Delay Teacher Retirement System Contributions

The Legislature should delay the state s last quarterly payment to the Teacher Retirement System in fiscal 1995.


Background
In 1989, the Legislature enacted H.B. 1279, which made various one-time bookkeeping changes to create a revenue gain at the end of fiscal 1991. Included was a delay in the state s quarterly payment to the Teacher Retirement System (TRS). However, the payment was not delayed since the state s financial situation improved, eliminating the need for the measure.

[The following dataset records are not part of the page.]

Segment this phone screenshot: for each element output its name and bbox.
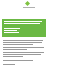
button[interactable] <box>2 19 46 37</box>
button[interactable]: Logo <box>22 1 36 9</box>
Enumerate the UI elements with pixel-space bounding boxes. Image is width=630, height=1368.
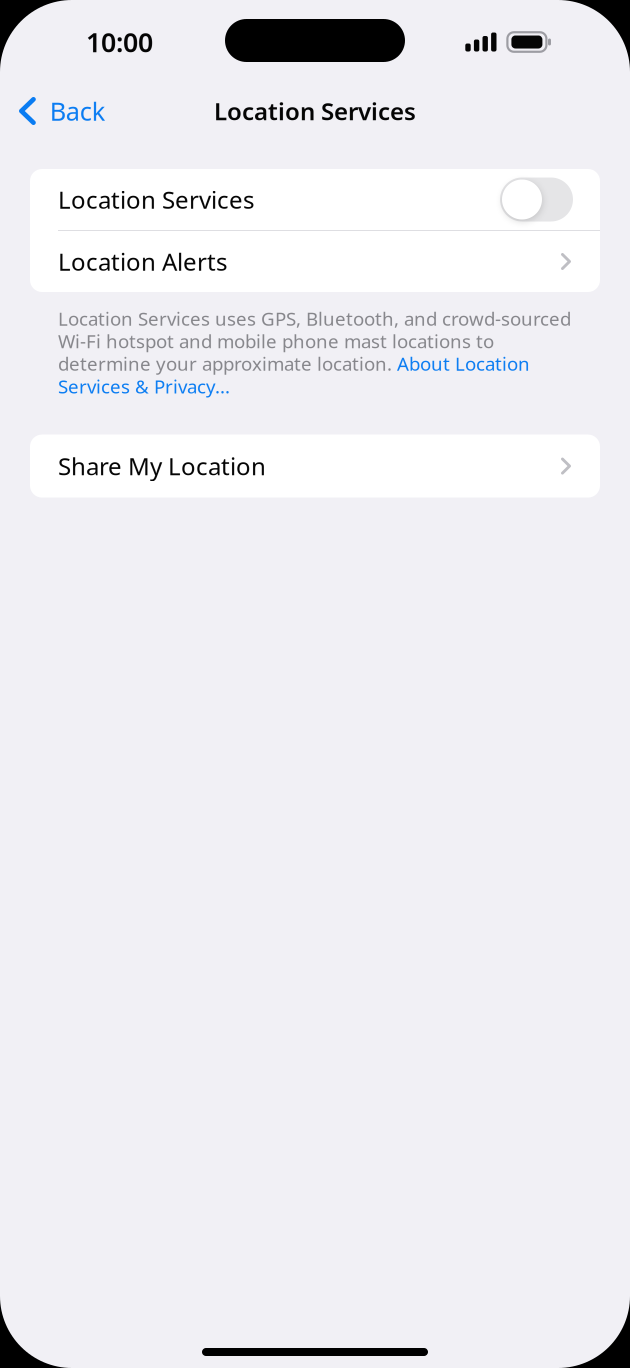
button[interactable]: Share My Location — [30, 435, 600, 498]
button[interactable]: Location Alerts — [30, 231, 600, 292]
staticText: Location Services — [214, 95, 416, 127]
button[interactable]: Location Services — [500, 178, 573, 222]
staticText: Location Services — [58, 184, 254, 216]
staticText: Location Alerts — [58, 246, 227, 278]
button[interactable]: Back — [0, 84, 122, 138]
staticText: Location Services uses GPS, Bluetooth, a… — [58, 306, 571, 399]
button[interactable]: About Location Services & Privacy — [58, 306, 572, 399]
staticText: Share My Location — [58, 450, 266, 482]
button[interactable]: Location Services — [30, 169, 600, 230]
staticText: Back — [50, 94, 106, 128]
staticText: 10:00 — [86, 24, 153, 60]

Again in 1991, the state faced a demand for funds that exceeded available revenues. The Legislature, based on TPR s Breaking the Mold recommendation, enacted another accounting measure delaying a quarterly TRS payment. 1 The state is scheduled to repay TRS $234.9 million in fiscal 1994 for this delay.


Recommendation
The Legislature should delay the last quarterly payment to the Teacher Retirement System for fiscal 1995.

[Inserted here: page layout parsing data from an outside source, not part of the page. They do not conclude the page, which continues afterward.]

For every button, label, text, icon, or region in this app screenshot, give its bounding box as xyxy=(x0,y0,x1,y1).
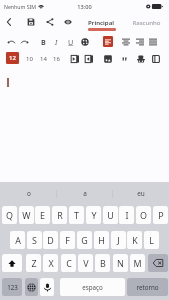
button[interactable]: I xyxy=(50,35,63,48)
button[interactable]: Voice input xyxy=(40,278,54,296)
button[interactable]: Change keyboard xyxy=(25,278,38,296)
staticText: E xyxy=(40,209,45,221)
button[interactable]: Principal xyxy=(86,14,118,32)
staticText: espaço xyxy=(82,283,103,291)
button[interactable]: K xyxy=(127,231,142,249)
button[interactable]: W xyxy=(19,206,34,224)
button[interactable]: Redo xyxy=(18,35,31,48)
button[interactable]: H xyxy=(94,231,109,249)
button[interactable]: o xyxy=(0,182,57,205)
staticText: Rascunho xyxy=(132,18,161,26)
button[interactable]: 123 xyxy=(2,278,22,296)
staticText: U xyxy=(68,37,74,47)
button[interactable]: Link xyxy=(134,52,147,65)
button[interactable]: Share xyxy=(42,14,58,30)
staticText: J xyxy=(117,234,120,246)
button[interactable]: Align right xyxy=(133,35,146,48)
button[interactable]: retorno xyxy=(127,278,168,296)
button[interactable]: Indent xyxy=(68,52,81,65)
button[interactable]: N xyxy=(113,254,128,272)
button[interactable]: E xyxy=(35,206,50,224)
button[interactable]: Preview xyxy=(60,14,76,30)
staticText: a xyxy=(83,189,87,198)
button[interactable]: B xyxy=(95,254,110,272)
button[interactable]: Table xyxy=(149,52,162,65)
button[interactable]: B xyxy=(37,35,50,48)
button[interactable]: Rascunho xyxy=(130,14,162,32)
staticText: L xyxy=(149,234,154,246)
button[interactable]: R xyxy=(52,206,67,224)
staticText: S xyxy=(32,234,37,246)
button[interactable]: Shift xyxy=(2,254,22,272)
button[interactable]: S xyxy=(27,231,42,249)
staticText: V xyxy=(83,257,89,269)
staticText: N xyxy=(117,257,124,269)
button[interactable]: M xyxy=(130,254,145,272)
button[interactable]: Y xyxy=(86,206,101,224)
staticText: I xyxy=(55,37,58,47)
button[interactable]: 10 xyxy=(23,52,36,65)
staticText: U xyxy=(107,209,114,221)
staticText: eu xyxy=(137,189,145,198)
button[interactable]: U xyxy=(103,206,118,224)
button[interactable]: 16 xyxy=(50,52,63,65)
button[interactable]: 12 xyxy=(6,52,19,64)
button[interactable]: A xyxy=(10,231,25,249)
staticText: 10 xyxy=(26,55,33,63)
staticText: 123 xyxy=(7,283,18,291)
button[interactable]: a xyxy=(57,182,113,205)
button[interactable]: X xyxy=(43,254,58,272)
button[interactable]: espaço xyxy=(60,278,125,296)
button[interactable]: O xyxy=(136,206,151,224)
button[interactable]: Back xyxy=(1,14,17,30)
staticText: Z xyxy=(31,257,37,269)
button[interactable]: V xyxy=(78,254,93,272)
staticText: P xyxy=(158,209,164,221)
button[interactable]: U xyxy=(64,35,77,48)
staticText: W xyxy=(22,209,31,221)
button[interactable]: Q xyxy=(2,206,17,224)
staticText: R xyxy=(57,209,63,221)
button[interactable]: Insert image xyxy=(101,52,114,65)
button[interactable]: P xyxy=(153,206,168,224)
button[interactable]: Backspace xyxy=(148,254,168,272)
button[interactable]: Align center xyxy=(119,35,132,48)
button[interactable]: Align left xyxy=(103,36,113,47)
staticText: 13:00 xyxy=(77,3,92,11)
button[interactable]: Save xyxy=(23,14,39,30)
button[interactable]: L xyxy=(144,231,159,249)
staticText: Y xyxy=(91,209,97,221)
button[interactable]: C xyxy=(61,254,76,272)
staticText: F xyxy=(65,234,70,246)
button[interactable]: Text color xyxy=(78,35,91,48)
staticText: T xyxy=(74,209,79,221)
staticText: Principal xyxy=(88,18,114,26)
staticText: 16 xyxy=(53,55,60,63)
button[interactable]: Z xyxy=(26,254,41,272)
button[interactable]: Justify xyxy=(146,35,159,48)
button[interactable]: J xyxy=(111,231,126,249)
button[interactable]: I xyxy=(119,206,134,224)
staticText: M xyxy=(133,257,142,269)
staticText: 14 xyxy=(40,55,47,63)
staticText: 12 xyxy=(9,54,16,62)
staticText: X xyxy=(48,257,54,269)
button[interactable]: T xyxy=(69,206,84,224)
button[interactable]: Quote xyxy=(117,52,130,65)
button[interactable]: G xyxy=(77,231,92,249)
button[interactable]: Undo xyxy=(4,35,17,48)
staticText: B xyxy=(41,37,46,47)
staticText: O xyxy=(140,209,147,221)
button[interactable]: D xyxy=(43,231,58,249)
staticText: I xyxy=(125,209,129,221)
staticText: K xyxy=(132,234,138,246)
button[interactable]: eu xyxy=(113,182,169,205)
staticText: B xyxy=(100,257,106,269)
staticText: A xyxy=(15,234,21,246)
button[interactable]: F xyxy=(60,231,75,249)
staticText: Q xyxy=(6,209,13,221)
button[interactable]: 14 xyxy=(37,52,50,65)
staticText: G xyxy=(81,234,88,246)
button[interactable]: Outdent xyxy=(82,52,95,65)
staticText: C xyxy=(66,257,72,269)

Repayment should be made in fiscal 1996; 8 percent interest on lost income that would have otherwise been earned by the system should be paid in fiscal 1995.


Implications
Delaying fiscal 1995 contributions to TRS will result in a direct gain to the General Revenue Fund, freeing up state resources for other critical programs. TRS will not be affected because the state will reimburse the system for lost investment earnings re sulting from the delay.


Fiscal Impact
This estimate assumes a TRS contribution rate of 8 percent, based on current law. If the contribution rate is reduced to 7.25 percent (as recommended elsewhere in this report), the gain in fiscal 1995 would be $252.3 million, less interest payments of $1.9 million that would have otherwise been earned by the system.

Fiscal Gain/(Loss) to the Change
Year General Revenue Fund 001 in FTEs

1994 0 0
1995 $ 277,100,000 0
1996 (279,200,000) 0
1997 0 0
1998 0 0



Endnotes
1 Texas Performance Review, Breaking the Mold: New Ways to Govern Texas, Volume II, Part II (Austin, Texas, July 1991), p. CG199.